China imposes retaliatory sanctions against nine UK citizens, including 5 MPs

Iain Duncan Smith, Helena Kennedy QC and Tom Tugendhat are among those subject to retaliatory sanctions by China. (Photo courtesy: The Guardian)

(, Mar26’21) – In yet another tit-for-tat move, China has imposed sanctions on nine UK citizens – including five MPs – accusing them of spreading what it called “lies and disinformation” about the country which they had alleged was committing genocide in Xinjiang and bulldozing democratic rights in Hong Kong.

It came as a retaliation for measures taken by the UK government on Mar 22 over human rights abuses against the Uighur Muslim minority group, noted the Mar 26.

Sir Iain Duncan Smith, one of the people targeted by China, along with two peers, a lawyer and an academic, has said he would wear the sanctions “as a badge of honour”.

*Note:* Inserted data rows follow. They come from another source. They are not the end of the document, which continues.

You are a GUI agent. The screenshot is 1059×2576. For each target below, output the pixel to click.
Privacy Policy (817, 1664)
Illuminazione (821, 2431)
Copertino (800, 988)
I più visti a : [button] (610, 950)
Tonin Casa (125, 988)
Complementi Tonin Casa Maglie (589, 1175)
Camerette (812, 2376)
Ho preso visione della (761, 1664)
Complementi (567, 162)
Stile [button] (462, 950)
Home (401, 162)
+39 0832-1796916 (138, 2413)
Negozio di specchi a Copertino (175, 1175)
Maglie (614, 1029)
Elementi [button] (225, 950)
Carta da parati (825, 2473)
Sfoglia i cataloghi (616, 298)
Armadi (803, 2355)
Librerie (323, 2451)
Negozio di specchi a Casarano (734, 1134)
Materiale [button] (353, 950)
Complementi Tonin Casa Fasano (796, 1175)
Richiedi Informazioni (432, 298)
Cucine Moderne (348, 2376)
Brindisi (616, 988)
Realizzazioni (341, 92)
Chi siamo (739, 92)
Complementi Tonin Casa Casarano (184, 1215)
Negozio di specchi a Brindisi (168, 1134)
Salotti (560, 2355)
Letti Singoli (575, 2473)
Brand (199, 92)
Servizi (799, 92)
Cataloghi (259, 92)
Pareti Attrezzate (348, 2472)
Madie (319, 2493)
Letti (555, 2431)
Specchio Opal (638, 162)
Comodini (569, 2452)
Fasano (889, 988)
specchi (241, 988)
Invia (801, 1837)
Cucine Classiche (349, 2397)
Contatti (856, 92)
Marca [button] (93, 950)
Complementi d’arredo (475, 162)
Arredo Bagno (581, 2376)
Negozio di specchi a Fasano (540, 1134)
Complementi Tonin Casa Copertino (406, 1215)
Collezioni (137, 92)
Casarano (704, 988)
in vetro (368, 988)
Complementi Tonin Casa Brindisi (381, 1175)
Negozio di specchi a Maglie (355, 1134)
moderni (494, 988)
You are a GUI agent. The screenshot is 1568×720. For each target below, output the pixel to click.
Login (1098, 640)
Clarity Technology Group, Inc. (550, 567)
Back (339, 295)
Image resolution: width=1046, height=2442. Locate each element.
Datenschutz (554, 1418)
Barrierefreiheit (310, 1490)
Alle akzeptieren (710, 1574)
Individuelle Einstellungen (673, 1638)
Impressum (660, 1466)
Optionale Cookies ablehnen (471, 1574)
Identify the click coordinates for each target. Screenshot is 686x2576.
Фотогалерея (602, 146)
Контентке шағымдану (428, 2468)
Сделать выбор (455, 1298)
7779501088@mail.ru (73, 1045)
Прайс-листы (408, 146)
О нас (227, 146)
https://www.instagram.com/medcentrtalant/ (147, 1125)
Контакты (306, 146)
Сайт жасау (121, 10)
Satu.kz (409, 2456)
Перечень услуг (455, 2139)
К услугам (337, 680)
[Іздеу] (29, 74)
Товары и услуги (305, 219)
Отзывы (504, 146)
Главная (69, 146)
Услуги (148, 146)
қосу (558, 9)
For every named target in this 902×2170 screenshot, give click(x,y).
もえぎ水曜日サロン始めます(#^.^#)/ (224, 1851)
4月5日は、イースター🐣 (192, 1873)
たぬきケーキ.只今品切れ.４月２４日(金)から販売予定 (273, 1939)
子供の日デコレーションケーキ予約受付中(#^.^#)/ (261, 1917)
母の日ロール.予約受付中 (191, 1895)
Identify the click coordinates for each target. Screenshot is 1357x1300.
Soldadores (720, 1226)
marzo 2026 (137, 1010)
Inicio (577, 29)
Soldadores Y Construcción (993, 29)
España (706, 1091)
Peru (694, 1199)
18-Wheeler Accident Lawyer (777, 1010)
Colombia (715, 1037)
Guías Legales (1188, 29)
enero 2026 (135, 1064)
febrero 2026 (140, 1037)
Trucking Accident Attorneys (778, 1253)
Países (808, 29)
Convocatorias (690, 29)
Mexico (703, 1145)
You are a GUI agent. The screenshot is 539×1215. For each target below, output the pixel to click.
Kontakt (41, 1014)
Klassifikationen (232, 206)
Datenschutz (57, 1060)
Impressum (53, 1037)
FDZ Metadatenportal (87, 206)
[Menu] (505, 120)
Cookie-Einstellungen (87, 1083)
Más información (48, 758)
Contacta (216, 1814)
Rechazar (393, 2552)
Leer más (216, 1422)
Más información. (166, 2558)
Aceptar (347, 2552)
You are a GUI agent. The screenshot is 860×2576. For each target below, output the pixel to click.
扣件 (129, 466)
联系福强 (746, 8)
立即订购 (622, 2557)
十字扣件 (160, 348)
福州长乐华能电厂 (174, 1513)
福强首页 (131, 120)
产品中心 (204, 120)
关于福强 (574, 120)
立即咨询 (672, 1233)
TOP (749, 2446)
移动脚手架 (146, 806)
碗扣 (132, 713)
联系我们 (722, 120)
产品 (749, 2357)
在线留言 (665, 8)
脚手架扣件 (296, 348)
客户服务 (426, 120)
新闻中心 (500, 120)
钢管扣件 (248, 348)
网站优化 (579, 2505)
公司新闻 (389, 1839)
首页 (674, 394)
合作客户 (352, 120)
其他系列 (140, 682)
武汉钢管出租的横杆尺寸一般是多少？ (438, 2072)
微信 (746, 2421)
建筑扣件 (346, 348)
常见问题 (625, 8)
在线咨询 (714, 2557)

Beijing’s retaliatory move followed similar sanctions it imposed on the European Union, which was part of the co-ordinated action on Mar 22, along with the UK, the US and Canada.

The nine UK citizens sanctioned by China are Tory MPs Sir Iain, Tom Tugendhat, Neil O’Brien, Tim Loughton, and Nusrat Ghani; the peers Lord Alton and Baroness Kennedy; a lawyer, Sir Geoffrey Nice QC, and an academic, Jo Smith Finley.

The sanctions ban them from entering China, Hong Kong and Macau; their property in China, if any, will be frozen and Chinese citizens and institutions will be prohibited from doing business with them.

Former Conservative leader Sir Iain has said: “It is our duty to call out the Chinese governments human rights abuses in Hong Kong and their genocide of the Uighur people.

“Those of us who live free lives under the rule of law must speak for those who have no voice. If that brings the anger of China down upon me then I shall wear that as a badge of honour.”

Likewise, Academic Ms Smith Finley has tweeted: “I have no regrets for speaking out, and I will not be silenced.”

Reacting to UK’s sanctions, a Chinese foreign ministry spokesman has said they “flagrantly breaches international law and basic norms governing international relations, grossly interferes in China’s internal affairs, and severely undermines China-UK relations”.

Xinjiang lies in the north-west of the People’s Republic of China and is its biggest region, albeit an occupied one. Like occupied Tibet, it is autonomous, meaning – in theory – it has some powers of self-governance. But in practice, both face major restrictions by the central government, the report noted.

Actually, the so-called autonomous regions are far more directly and repressively governed than the other provinces of the People’s Republic of China.